Few other countries that do not figure in the top 10 list but are equally unsafe for women include South Africa, Turkey, Morocco and Thailand.
Based on numerous reports from woman travellers and bloggers posted in the recent years as well as a poll conducted by YouGov in 2014 for the Thomson Reuters Foundation, here’s a curated list of the cities with the most unsafe transportation systems as shown in the map below (Bogota, Columbia being in #1 position, New Delhi, India in #4 and New York, USA holding #16 position)
Blogger and frequent traveller Amanda Williams advises female travellers to use their common sense. “I would say to women just be smart and listen to your gut. Don’t do anything you wouldn’t do at home – don’t drink too much alone, don’t go wandering alone at night, don’t go home with strangers, and read up on common scams.”

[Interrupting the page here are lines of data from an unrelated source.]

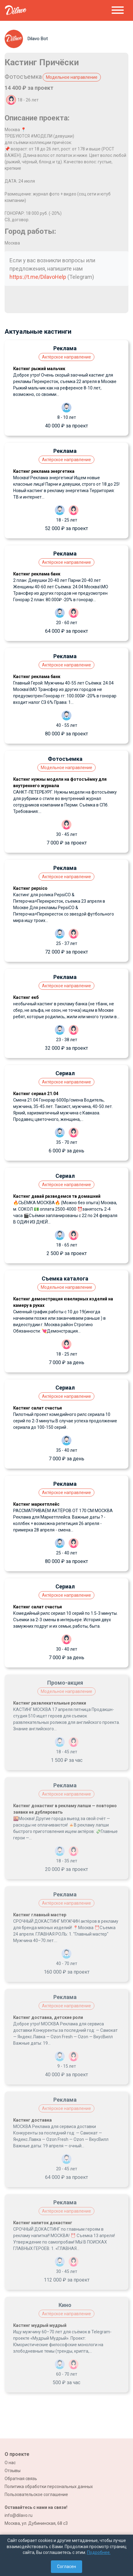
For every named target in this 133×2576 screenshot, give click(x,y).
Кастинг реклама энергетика (43, 471)
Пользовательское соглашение (36, 2494)
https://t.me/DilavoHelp (38, 277)
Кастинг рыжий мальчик (39, 368)
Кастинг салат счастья (37, 1408)
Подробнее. (99, 2552)
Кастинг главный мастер (39, 1914)
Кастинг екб (26, 997)
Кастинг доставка (32, 2120)
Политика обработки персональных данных (49, 2486)
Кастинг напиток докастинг (42, 2222)
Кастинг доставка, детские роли (48, 2017)
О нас (10, 2462)
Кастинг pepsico (30, 888)
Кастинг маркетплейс (36, 1504)
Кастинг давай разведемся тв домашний (57, 1196)
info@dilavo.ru (18, 2515)
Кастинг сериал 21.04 (35, 1093)
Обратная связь (21, 2478)
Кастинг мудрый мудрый (39, 2325)
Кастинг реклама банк (36, 573)
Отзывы (13, 2470)
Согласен (66, 2566)
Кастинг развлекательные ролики (49, 1703)
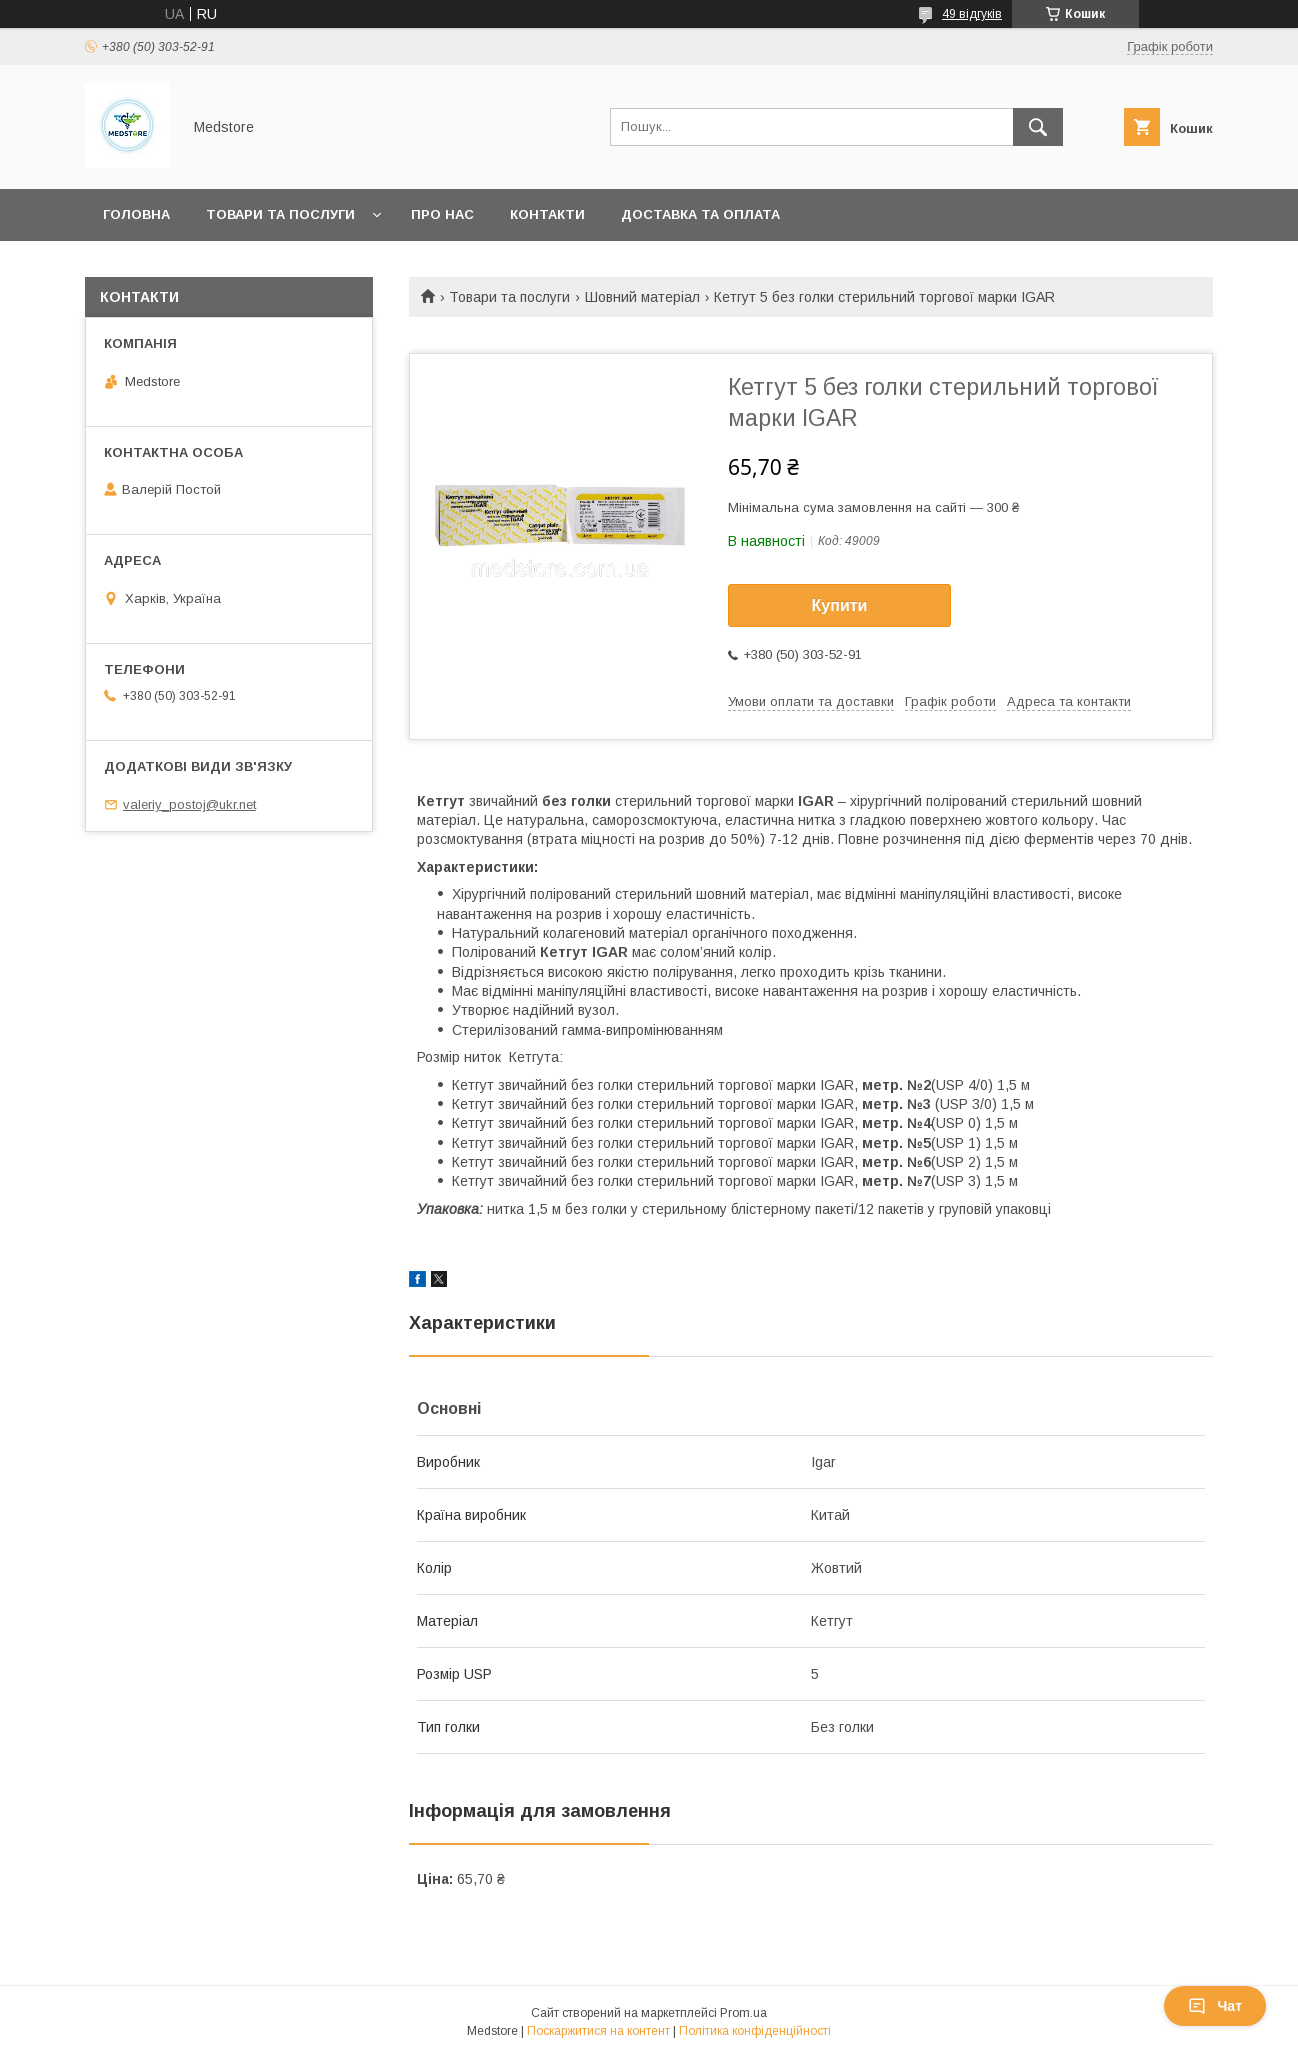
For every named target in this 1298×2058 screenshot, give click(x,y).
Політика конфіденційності (755, 2031)
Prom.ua (743, 2013)
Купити (840, 605)
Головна (136, 214)
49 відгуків (972, 14)
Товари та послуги (280, 214)
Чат (1215, 2006)
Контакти (547, 214)
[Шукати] (1038, 127)
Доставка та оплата (700, 214)
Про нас (442, 214)
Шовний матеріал (642, 297)
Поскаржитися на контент (598, 2031)
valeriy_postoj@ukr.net (189, 804)
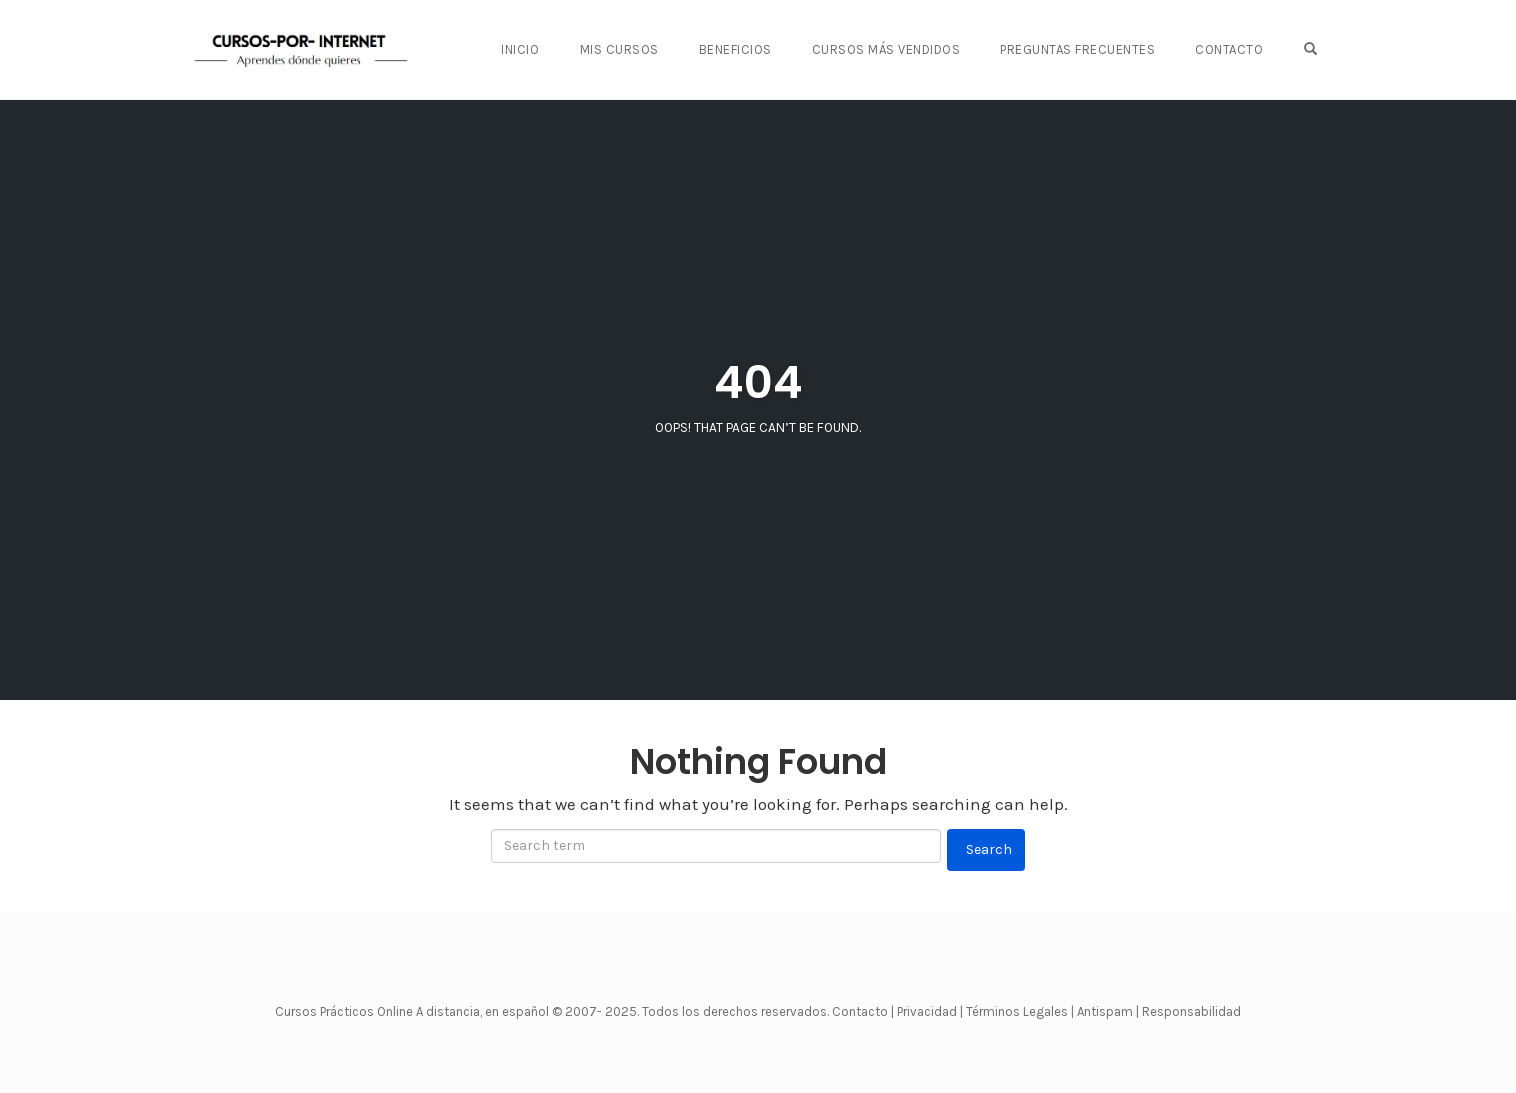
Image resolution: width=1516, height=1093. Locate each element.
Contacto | (864, 1011)
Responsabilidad (1191, 1011)
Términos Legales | (1020, 1011)
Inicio (520, 49)
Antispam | (1108, 1011)
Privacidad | (930, 1011)
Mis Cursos (619, 49)
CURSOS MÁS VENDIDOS (886, 49)
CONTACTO (1229, 49)
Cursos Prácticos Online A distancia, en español (413, 1011)
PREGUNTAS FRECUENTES (1077, 49)
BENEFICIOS (735, 49)
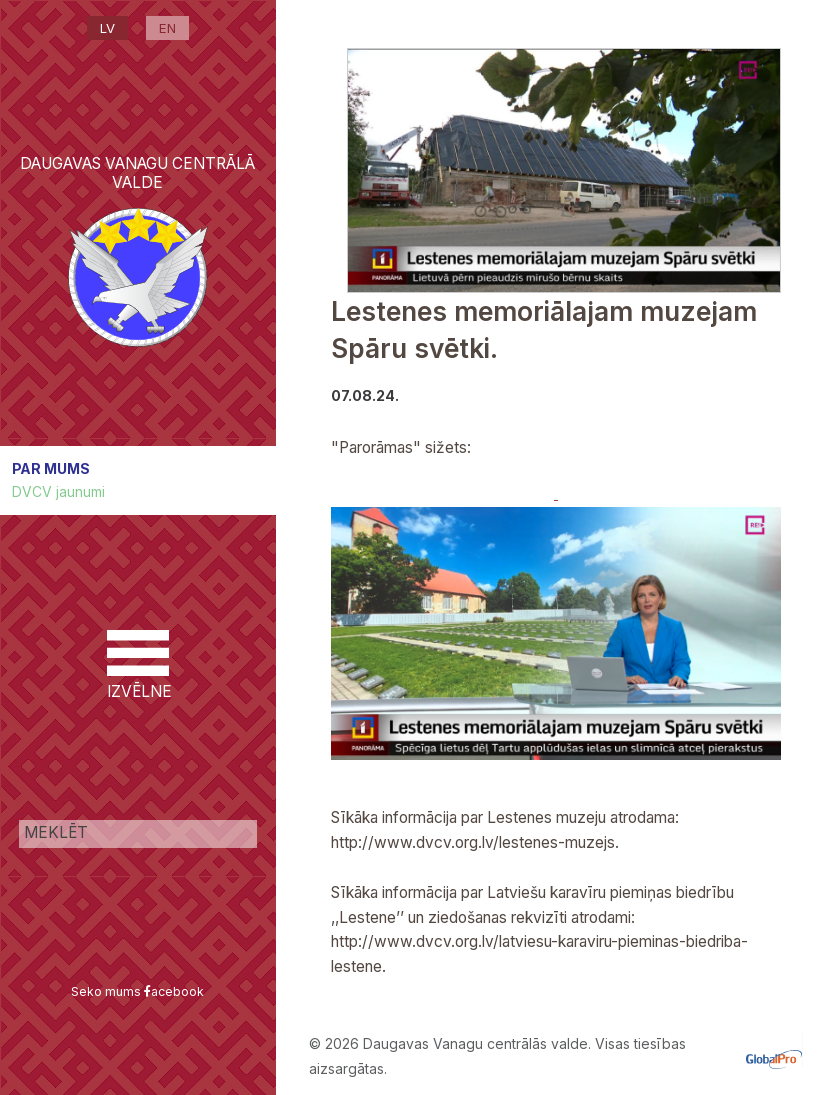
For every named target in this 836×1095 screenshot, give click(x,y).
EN (167, 28)
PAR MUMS (51, 468)
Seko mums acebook (137, 991)
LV (107, 28)
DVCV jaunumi (58, 491)
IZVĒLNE (138, 665)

In an interview with HuffPost UK Lifestyle, traveller and blogger Lisa Edwards says that assuming you are in danger (when you re actually not!) is quite counterproductive. She says, “The only times I’ve particularly felt unsafe while travelling were when I had let my preconceptions about a country fuel my fears. I have been holidaying alone for nearly five years and taking those first steps into a Thai town, a Turkish city or an Egyptian village are incredibly scary…I once allowed myself to believe I’d been drugged in a shop in Dahab by a shopkeeper, when in fact it was probably a panic attack brought on by fear. Similarly in Kenya, a scary group of men on motorbikes I kept seeing when out running on my own turned out to be a taxi rank.”
While it is good to know about the places where danger lurks round the corner, it doesn’t hurt to throw caution to the wind and enjoy few of the world’s finest and most vibrant cities (or even countries mentioned in the above list). Just avoid geo-tagging and try to venture out in small groups after dark, not to mention the virtues of dressing sensibly!